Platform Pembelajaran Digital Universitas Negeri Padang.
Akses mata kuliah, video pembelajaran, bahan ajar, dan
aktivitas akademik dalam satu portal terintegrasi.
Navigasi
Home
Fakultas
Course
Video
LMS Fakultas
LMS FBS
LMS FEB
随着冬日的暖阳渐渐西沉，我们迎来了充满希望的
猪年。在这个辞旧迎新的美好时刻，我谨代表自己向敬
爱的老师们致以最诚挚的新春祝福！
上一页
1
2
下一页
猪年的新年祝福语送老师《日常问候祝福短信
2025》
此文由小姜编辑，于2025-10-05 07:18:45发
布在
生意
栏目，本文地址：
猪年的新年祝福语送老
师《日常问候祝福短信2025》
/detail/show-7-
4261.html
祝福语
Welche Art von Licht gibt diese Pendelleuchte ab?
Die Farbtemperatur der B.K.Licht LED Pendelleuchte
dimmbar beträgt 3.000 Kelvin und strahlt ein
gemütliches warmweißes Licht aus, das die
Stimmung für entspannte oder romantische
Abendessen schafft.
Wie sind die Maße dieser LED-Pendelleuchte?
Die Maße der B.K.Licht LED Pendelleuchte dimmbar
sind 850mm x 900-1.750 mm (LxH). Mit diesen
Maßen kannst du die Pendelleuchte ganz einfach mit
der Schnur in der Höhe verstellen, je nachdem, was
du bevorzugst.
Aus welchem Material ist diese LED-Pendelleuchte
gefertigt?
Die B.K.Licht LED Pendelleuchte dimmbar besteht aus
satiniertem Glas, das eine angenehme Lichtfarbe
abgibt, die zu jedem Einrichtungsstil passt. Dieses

--*--

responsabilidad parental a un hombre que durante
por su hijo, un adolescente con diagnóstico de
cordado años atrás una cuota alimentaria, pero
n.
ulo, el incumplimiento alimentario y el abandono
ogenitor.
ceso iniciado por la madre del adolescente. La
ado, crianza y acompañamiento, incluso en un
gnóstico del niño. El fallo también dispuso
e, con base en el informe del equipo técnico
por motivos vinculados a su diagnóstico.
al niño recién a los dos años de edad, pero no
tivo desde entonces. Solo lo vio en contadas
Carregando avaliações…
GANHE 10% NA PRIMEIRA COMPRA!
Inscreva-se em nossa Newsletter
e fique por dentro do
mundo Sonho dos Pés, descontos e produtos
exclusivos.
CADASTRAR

--*--

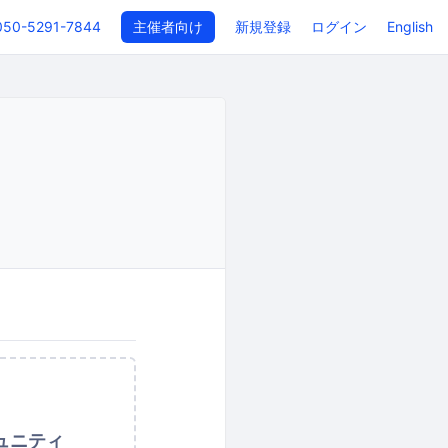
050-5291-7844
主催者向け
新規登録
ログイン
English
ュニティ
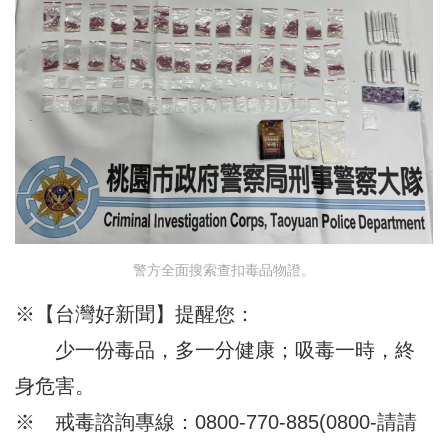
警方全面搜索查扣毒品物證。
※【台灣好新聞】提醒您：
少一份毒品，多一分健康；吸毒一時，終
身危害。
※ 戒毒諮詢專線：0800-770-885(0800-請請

--*--

**The task**:
From the listing above, repeat exactly the lines starting at the line that includes "Platform Pembelajaran Digital" and ending at the line that includes "Wie sind die Maße dieser LED-Pendelleuchte?", with nothing outside that span.

**Solution for this exercise**:
Platform Pembelajaran Digital Universitas Negeri Padang.
Akses mata kuliah, video pembelajaran, bahan ajar, dan
aktivitas akademik dalam satu portal terintegrasi.
Navigasi
Home
Fakultas
Course
Video
LMS Fakultas
LMS FBS
LMS FEB
随着冬日的暖阳渐渐西沉，我们迎来了充满希望的
猪年。在这个辞旧迎新的美好时刻，我谨代表自己向敬
爱的老师们致以最诚挚的新春祝福！
上一页
1
2
下一页
猪年的新年祝福语送老师《日常问候祝福短信
2025》
此文由小姜编辑，于2025-10-05 07:18:45发
布在
生意
栏目，本文地址：
猪年的新年祝福语送老
师《日常问候祝福短信2025》
/detail/show-7-
4261.html
祝福语
Welche Art von Licht gibt diese Pendelleuchte ab?
Die Farbtemperatur der B.K.Licht LED Pendelleuchte
dimmbar beträgt 3.000 Kelvin und strahlt ein
gemütliches warmweißes Licht aus, das die
Stimmung für entspannte oder romantische
Abendessen schafft.
Wie sind die Maße dieser LED-Pendelleuchte?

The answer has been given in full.